Organizations starting out on their lean journeys are nearly always biased to expect success. Lean transformation plans are optimistic. Its ambitions are high. One does not suggest a transformation unless the stakes are big. Successful lean efforts yield year-on-year double-digit improvements in safety, quality, speed and cost. In the first years when the pickings are easy, the improvement percentages in discrete projects can be embarrassingly high. So naturally the promoters and sponsors of lean put the benefits forward, often “locking them in” to annual business plans or budgets. Then they hold managers accountable for achieving these savings, using a methodology and philosophy that they barely understand. Some people may question the wisdom of the proposed approach, raise concerns about resistance to change, or point out how the lean model may not fit the business. They may try to quantify the recalcitrance of the organization. These are tough questions. Those who cask can be labeled “naysayers” and be seen as roadblocks in the road to easy double-digit gains.

How can we know what areas we need to work on if we want a fast takeoff, without a crash landing, for our lean transformation? Building on the ideas from Bostrom’s book, here are three ways to as whether the organization’s recalcitrance is greater than, roughly equal to, or less than the inputs of optimization power.

1. Studiousness. How studious are you? The smarts that we start out with is important. If we are you too ignorant to know that we are ignorant, as in the Dunning-Krueger effect, it can be hard to ever learn. We need to be self-aware enough to recognize blind spots. Studiousness comes from a combination of desire to learn, attention to areas needing improvement, and diligent effort and study.An organization that quickly tires from the effort it takes to learn has a higher recalcitrance. Like the tortoise and the hare, the organization willing to learn and change almost always outpaces the leaner-but-prideful organization over time.

2. Instrumentality. How is lean instrumental to the success of your organization? If the organization stopped practicing lean to focus on other projects or priorities, how would performance suffer?What specific capabilities does lean grant the organization? When intelligence is used to collect more resources and information, intelligence increases. What specific things does the organization aim its learning and practice towards? How do these things improve your intelligence and ability to solve problems for the organization and its customers? An organization that starts out with vague answers to these questions will fail to make a fast takeoff.

3. The box. What factors “box in” or prevent the organization from learning faster? Scholars propose that “boxing in” or cutting AI off from access to networks, processing power and data sources is the best way to prevent a runaway superintelligence. The boxing-in factors can be internal, such as physical limitations, or limitations in thinking and biases. We can learn our way out of these with will, effort and time. It is important to consider external factors.
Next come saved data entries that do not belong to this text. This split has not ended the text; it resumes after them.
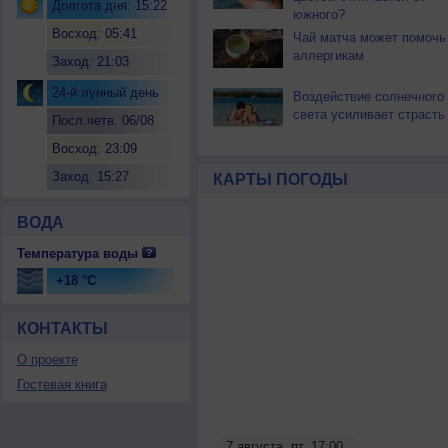
Долгота дня: 15:22
южного?
Восход: 05:41
Чай матча может помочь
аллергикам
Заход: 21:03
24-й лунный день
Воздействие солнечного
света усиливает страсть
Посл.четв. 06/08
Восход: 23:09
Заход: 15:27
КАРТЫ ПОГОДЫ
ВОДА
Температура воды
+18 °C
КОНТАКТЫ
О проекте
Гостевая книга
These include regulations that prevent changes or experimentation, market conditions that limit investment in learning, unreasonable customer requirements or unreliable suppliers that constrain efforts to improve. They can be funding sources tied to quarterly performance, or a lack of access to state-of-the art knowledge and practices. When boxed in by external factors, some organizations give up on lean, and some may even see it as a legitimate excuse to stop trying. Humans are resourceful enough to find ways out of the box if we ask the right questions.

How can our lean transformation achieve a fast takeoff? There are two ways. We can increase optimization power significantly or minimize recalcitrance. Investing more in the optimization power via training, coaching, workshops, and external consultants is expensive. The returns are limited not only by the quality of these inputs but also by recalcitrance. Directing efforts at the causes of recalcitrance is a cheaper way to get the maximum benefit from our efforts to learn.